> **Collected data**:

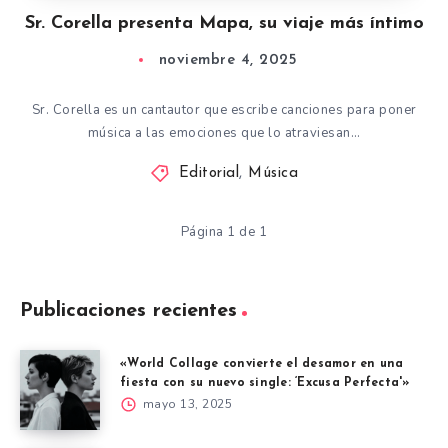
Sr. Corella presenta Mapa, su viaje más íntimo
noviembre 4, 2025
Sr. Corella es un cantautor que escribe canciones para poner
música a las emociones que lo atraviesan…
Editorial
,
Música
Página 1 de 1
Publicaciones recientes
«World Collage convierte el desamor en una
fiesta con su nuevo single: ‘Excusa Perfecta'»
mayo 13, 2025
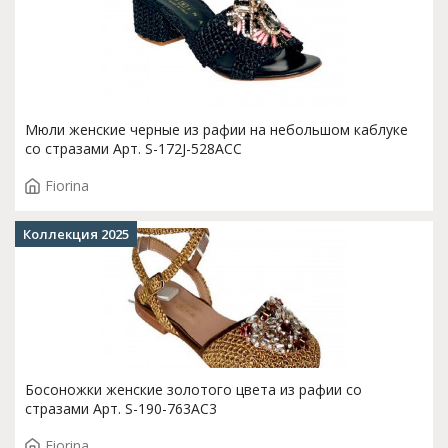
Мюли женские черные из рафии на небольшом каблуке
со стразами Арт. S-172J-528ACC
Fiorina
Коллекция 2025
Босоножки женские золотого цвета из рафии со
стразами Арт. S-190-763AC3
Fiorina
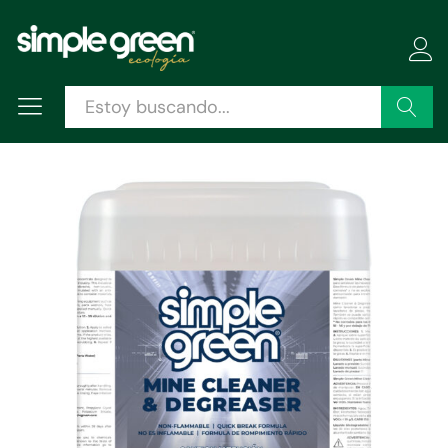
Descripción
Especificaciones
Valoraciones (0)
Buscar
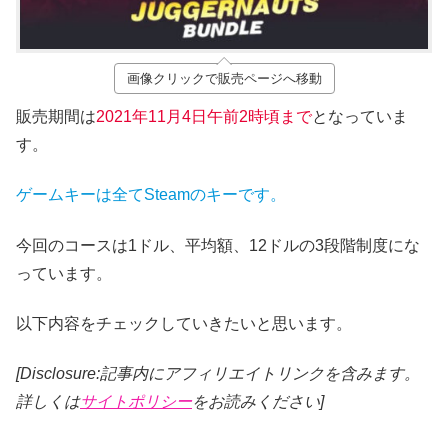
画像クリックで販売ページへ移動
販売期間は
2021年11月4
日午前2時頃まで
となっていま
す。
ゲームキーは全てSteamのキーです。
今回のコースは1ドル、平均額、12ドルの3段階制度にな
っています。
以下内容をチェックしていきたいと思います。
[Disclosure:記事内にアフィリエイトリンクを含みます。
詳しくは
サイトポリシー
をお読みください]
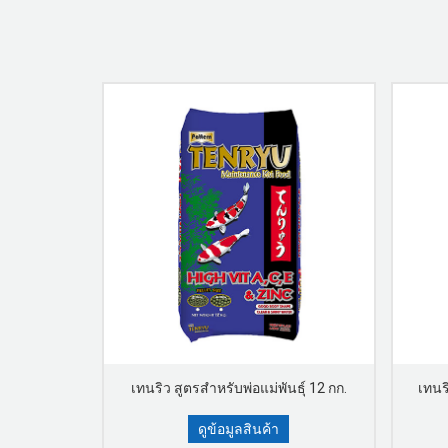
ก 100 กรัม
เทนริว สูตรสำหรับพ่อแม่พันธุ์ 12 กก.
เทนริ
ดูข้อมูลสินค้า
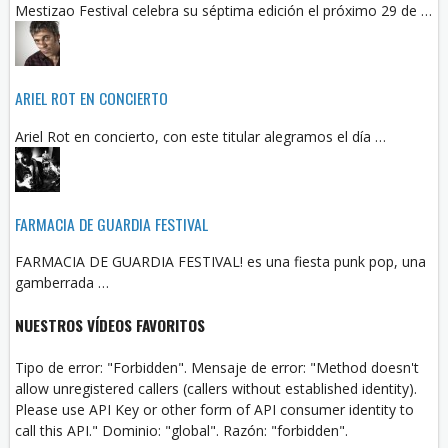
Mestizao Festival celebra su séptima edición el próximo 29 de …
ARIEL ROT EN CONCIERTO
Ariel Rot en concierto, con este titular alegramos el día …
FARMACIA DE GUARDIA FESTIVAL
FARMACIA DE GUARDIA FESTIVAL! es una fiesta punk pop, una
gamberrada …
NUESTROS VÍDEOS FAVORITOS
Tipo de error: "Forbidden". Mensaje de error: "Method doesn't
allow unregistered callers (callers without established identity).
Please use API Key or other form of API consumer identity to
call this API." Dominio: "global". Razón: "forbidden".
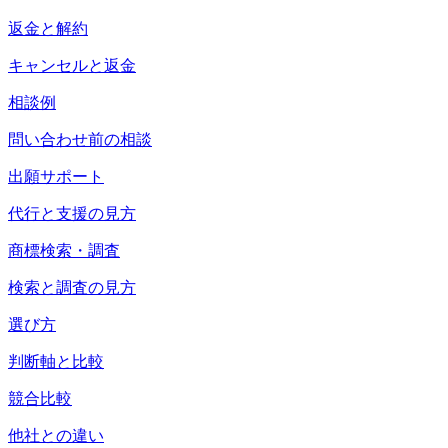
返金と解約
キャンセルと返金
相談例
問い合わせ前の相談
出願サポート
代行と支援の見方
商標検索・調査
検索と調査の見方
選び方
判断軸と比較
競合比較
他社との違い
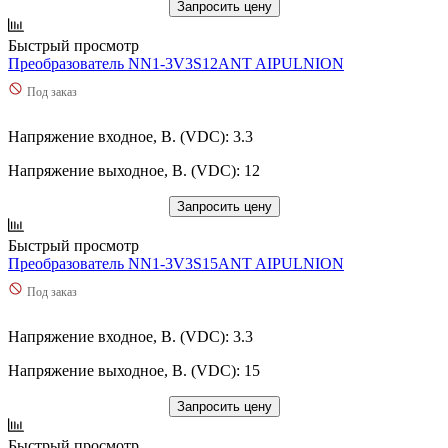
Запросить цену
Быстрый просмотр
Преобразователь NN1-3V3S12ANT AIPULNION
Под заказ
Напряжение входное, В. (VDC): 3.3
Напряжение выходное, В. (VDC): 12
Запросить цену
Быстрый просмотр
Преобразователь NN1-3V3S15ANT AIPULNION
Под заказ
Напряжение входное, В. (VDC): 3.3
Напряжение выходное, В. (VDC): 15
Запросить цену
Быстрый просмотр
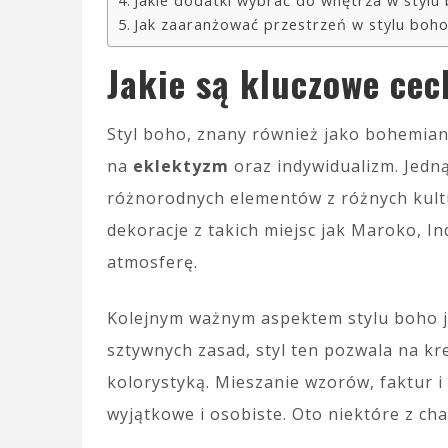
Jakie dodatki wybrać do wnętrza w stylu
Jak zaaranżować przestrzeń w stylu boh
Jakie są kluczowe cec
Styl boho, znany również jako bohemian
na
eklektyzm
oraz indywidualizm. Jedną
różnorodnych elementów z różnych kultu
dekoracje z takich miejsc jak Maroko, I
atmosferę.
Kolejnym ważnym aspektem stylu boho 
sztywnych zasad, styl ten pozwala na k
kolorystyką. Mieszanie wzorów, faktur i 
wyjątkowe i osobiste. Oto niektóre z c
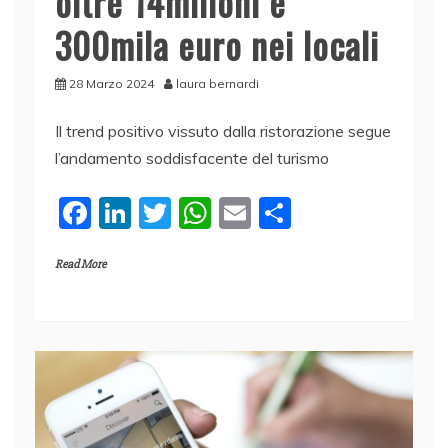
oltre 14milioni e
300mila euro nei locali
28 Marzo 2024
laura bernardi
Il trend positivo vissuto dalla ristorazione segue
l’andamento soddisfacente del turismo
F
Li
T
W
E
C
a
n
w
h
m
o
Read More
c
k
itt
at
ai
n
e
e
er
s
l
di
b
dI
A
vi
o
n
p
di
o
p
k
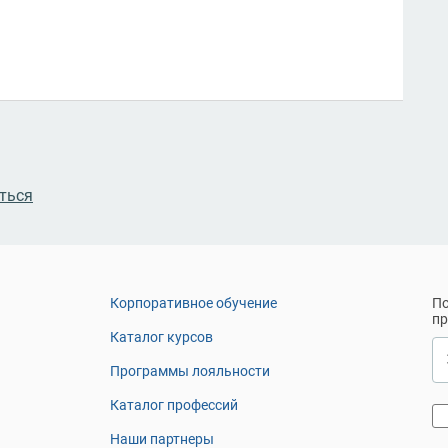
ться
Корпоративное обучение
По
п
Каталог курсов
Программы лояльности
Каталог профессий
Наши партнеры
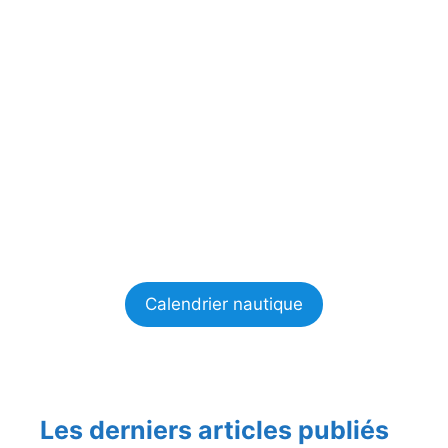
Calendrier nautique
Les derniers articles publiés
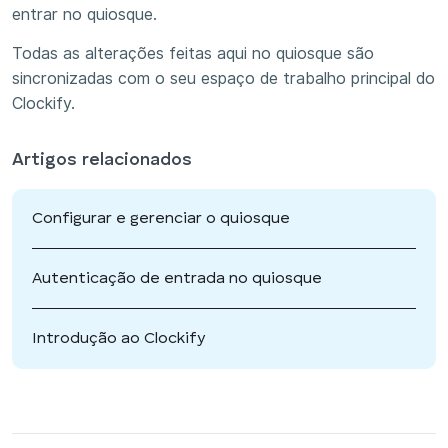
entrar no quiosque.
Todas as alterações feitas aqui no quiosque são
sincronizadas com o seu espaço de trabalho principal do
Clockify.
Artigos relacionados
Configurar e gerenciar o quiosque
Autenticação de entrada no quiosque
Introdução ao Clockify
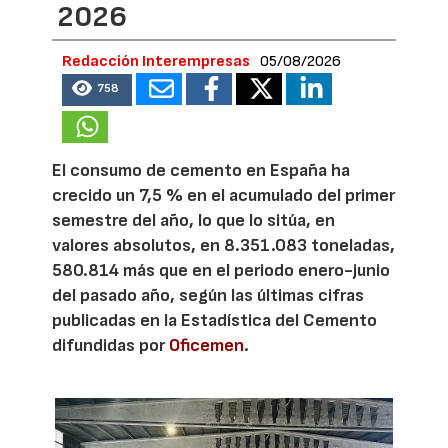
2026
Redacción Interempresas
05/08/2026
758
El consumo de cemento en España ha
crecido un 7,5 % en el acumulado del primer
semestre del año, lo que lo sitúa, en
valores absolutos, en 8.351.083 toneladas,
580.814 más que en el periodo enero-junio
del pasado año, según las últimas cifras
publicadas en la Estadística del Cemento
difundidas por
Oficemen
.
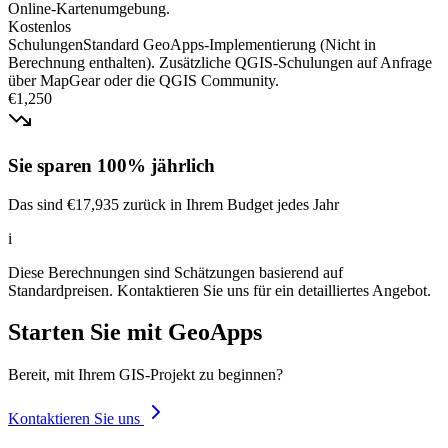
Online-Kartenumgebung.
Kostenlos
Schulungen
Standard GeoApps-Implementierung (Nicht in
Berechnung enthalten). Zusätzliche QGIS-Schulungen auf Anfrage
über MapGear oder die QGIS Community.
€
1,250
Sie sparen 100% jährlich
Das sind €17,935 zurück in Ihrem Budget jedes Jahr
i
Diese Berechnungen sind Schätzungen basierend auf
Standardpreisen. Kontaktieren Sie uns für ein detailliertes Angebot.
Starten Sie mit GeoApps
Bereit, mit Ihrem GIS-Projekt zu beginnen?
Kontaktieren Sie uns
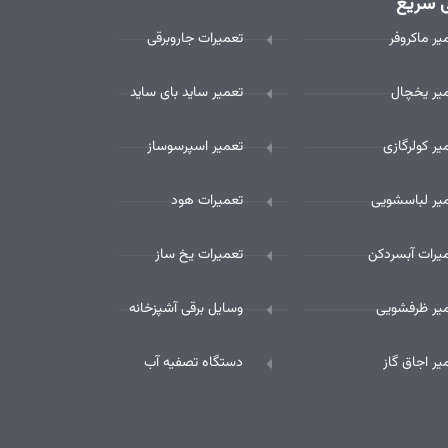
 سریع
یر ماکروفر
تعمیرات جاروبرقی
یر یخچال
تعمیر ساید بای ساید
یر کولرگازی
تعمیر اسپرسوساز
یر لباسشویی
تعمیرات هود
یرات آبسردکن
تعمیرات یخ ساز
یر ظرفشویی
وسایل برقی آشپزخانه
یر اجاق گاز
دستگاه تصفیه آب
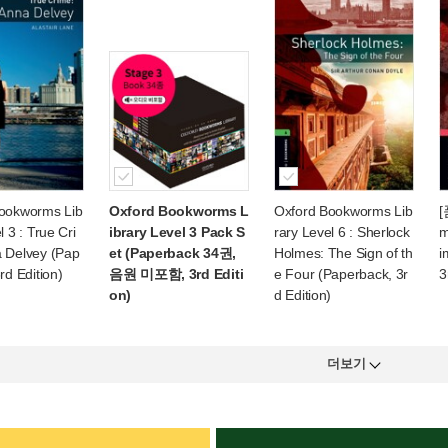
ookworms Lib
Oxford Bookworms L
Oxford Bookworms Lib
[
l 3 : True Cri
ibrary Level 3 Pack S
rary Level 6 : Sherlock
m
 Delvey (Pap
et (Paperback 34권,
Holmes: The Sign of th
i
rd Edition)
음원 미포함, 3rd Editi
e Four (Paperback, 3r
3
on)
d Edition)
더보기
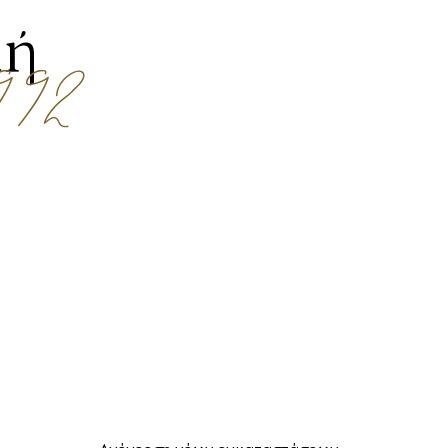
μή
 1992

> **WHAT THE EXERCISE ASKS**: The first line of the entries, the line containing "Especificaciones", and every line between them are to be output exactly; pictures are not.

> **EXPECTED ANSWER**:
Sr. Corella presenta Mapa, su viaje más íntimo
noviembre 4, 2025
Sr. Corella es un cantautor que escribe canciones para poner
música a las emociones que lo atraviesan…
Editorial
,
Música
Página 1 de 1
Publicaciones recientes
«World Collage convierte el desamor en una
fiesta con su nuevo single: ‘Excusa Perfecta'»
mayo 13, 2025
Мюли женские черные из рафии на небольшом каблуке
со стразами Арт. S-172J-528ACC
Fiorina
Коллекция 2025
Босоножки женские золотого цвета из рафии со
стразами Арт. S-190-763AC3
Fiorina
Descripción
Especificaciones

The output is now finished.